Word was beginning to spread to other parts of the country. Newspapers, periodicals, and national publications like Readers Digest published feature articles. These, and the Saturday Evening Post's "Alley Cowboys", spread the word nationwide. It was this way Cal's work with boys came to the attention of Hollywood, resulting in the production of Metro-Goldwyn-Meyer’s film, Boys Ranch. The movie was promoted so well by Cal and other Amarillo businessmen that it out-grossed every premiere ever held up to that time, including Gone with the Wind. Twenty-eight thousand dollars' worth of tickets were sold and the proceeds enabled Cal to purchase seven Air Force surplus buildings for expansion of the Ranch.
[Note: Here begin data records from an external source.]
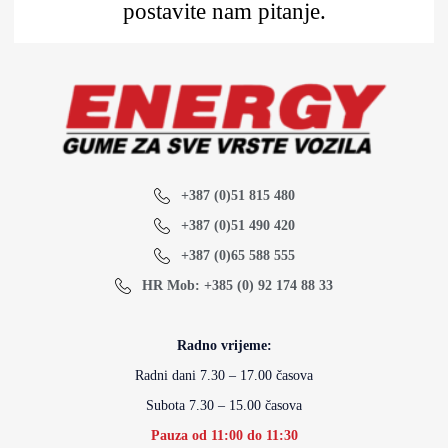
postavite nam pitanje.
+387 (0)51 815 480
+387 (0)51 490 420
+387 (0)65 588 555
HR Mob: +385 (0) 92 174 88 33
Radno vrijeme:
Radni dani 7.30 – 17.00 časova
Subota 7.30 – 15.00 časova
Pauza od 11:00 do 11:30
The national attention had put the Ranch on the map. The mailbags grew heavier with requests to take boys, and Cal's telephone rang at all hours. Arriving at his office one morning, he found three brothers, aged five, ten, and fourteen, sitting on the curb in front of the store. Their mother had bought one-way tickets from a distant city, hung tags around their necks, and deposited them on a Greyhound bus. The tags read: “Deliver to Boys Ranch, Amarillo, Texas .” It was emergencies like this that helped make Cal’s choice between business, community and the Ranch. When he announced that he was selling his business, the Amarillo Globe-Times carried the story on its front page. The headline stated simply, “THE KIDS WIN AGAIN.”

For the next 30 years Cal and Mimi worked side by side helping boys find a “Shirttail to Hang Onto” at the Ranch.

On February 19, 1967, Cal sat down in the back pew of the Boys Ranch Chapel. He greeted a boy sitting in front of him, sat back, and as the congregation sang “Glorious Is Thy Name,” Cal closed his eyes and peacefully died. Mimi followed him in death exactly one month later.